Everything is a pipeline.

Technical concepts are often more alike then you might think.

Last updated Jun 25, 2026devops

It describes how data is processed as it moves through the pipeline:

Bronze is data that’s been ingested, usually in the most raw state (eg logs or events).
Silver is the cleaned, joined, and standardized sets of data. This is where stuff like deduplication, filtering, and constraints are enforced.
Gold is ready to be used by the business, in reporting or machine learning models.

Loading image...

Each step of the pipeline the data gets more refined + usable, following a set of principles. You can walk into any company following this 3-stage pipeline architecture, look at their data transformation code, and be able to make sense (hopefully :) of what they’re doing.

The RAG Pipeline#

I once interviewed at a vector database company that had a pretty involved take-home assignment, that required me to explain a RAG (retrieval augmented generation) pipeline.

Coming from working in data, this was just one hop over, but it still felt foreign.

RAG systems let an LLM retrieve information from external datasets, and use that information to generate responses. RAG shows up every time an LLM like Claude does a web search. It’s so seamless we don’t even think about the underpinnings of what’s happening.

Notion is a great example. When you use Notion AI, queries are being embedded into vectors on the fly and it’s searching a vectorized version of your Notion workspace. You might be thinking “how the hell is it so fast?”. That’s part of the magic. This vector pipeline runs in the background (chunking, embedding, and storing in a vector db) so that Notion AI run your semantic (vector) search when it needs to.

Loading image...

During the ingestion stage, we add metadata to our documents (like title, author, etc) which helps add context to them. This will follow the documents through the rest of the pipeline.

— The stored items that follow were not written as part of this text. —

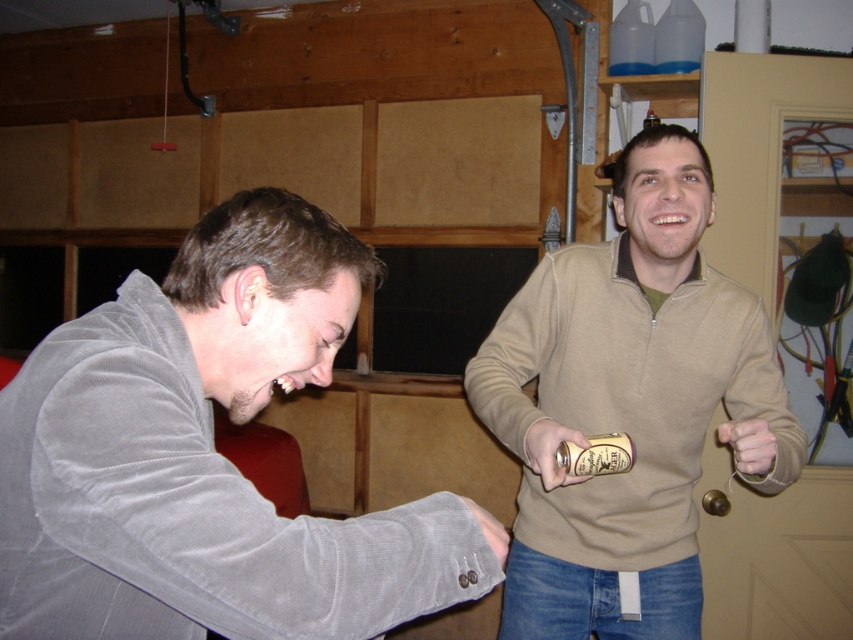 In the scene shown: You are standing in the garage and want to place a new shelf between the two points labeled point (666, 358) and point (763, 420). Which point should the shelf be closer to in order to be placed behind the person in the gray corduroy jacket?

The shelf should be placed closer to point (763, 420) because point (666, 358) is behind point (763, 420), so placing it near the latter keeps it in front of the person in the gray corduroy jacket.

You are a tailor measuring two items in the image. The velvet gray jacket at left and the gray corduroy hand at lower left. Which item requires a larger measurement tape? Please explain your reasoning based on their sizes.

The velvet gray jacket at left requires a larger measurement tape because it is bigger than the gray corduroy hand at lower left. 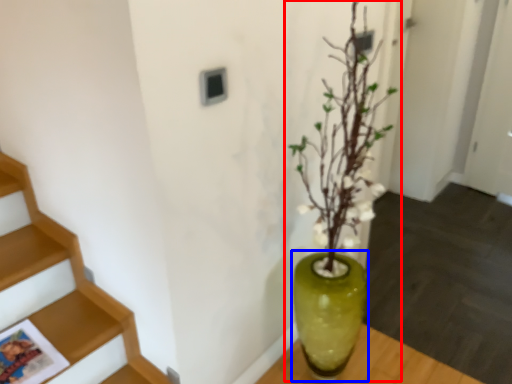 Question: Which point is closer to the camera, houseplant (highlighted by a red box) or vase (highlighted by a blue box)?

Choices:
 (A) houseplant
 (B) vase

Answer: (A) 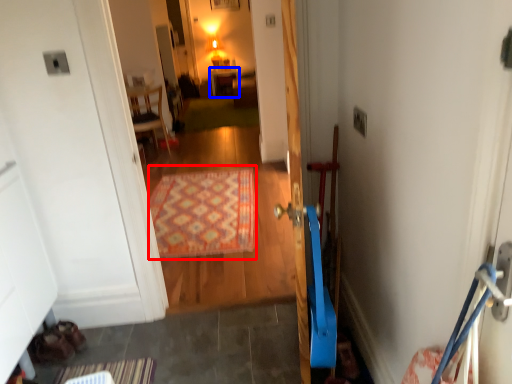 Question: Among these objects, which one is farthest to the camera, doormat (highlighted by a red box) or furniture (highlighted by a blue box)?

Choices:
 (A) doormat
 (B) furniture

Answer: (B)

Chunking breaks the documents into similar-sized pieces, so that they’re faster to search through. Embedding is where we are transforming the text (or image / video other modal) into a vector. Next we package everything together and store it in a vector database.

This is where that metadata becomes super helpful, because it can be used for cheap + fast filtering at retrieval time.

Every pipeline requires tradeoffs. In the data pipeline example, a set of rules like the Medallion Architecture helps us decide where to put different types of data transformation work. In a RAG pipeline, the tradeoffs we’d think about are:

Chunking size: Do you chunk per token or per document? What happens when you need to re-chunk?
Embedding models: Do you use open source or self-hosted embedding models, or just use OpenAI? When do you switch to a new embedding model?
Latency: Search demands speed. If you have a B2C product and the search sucks, users may bail.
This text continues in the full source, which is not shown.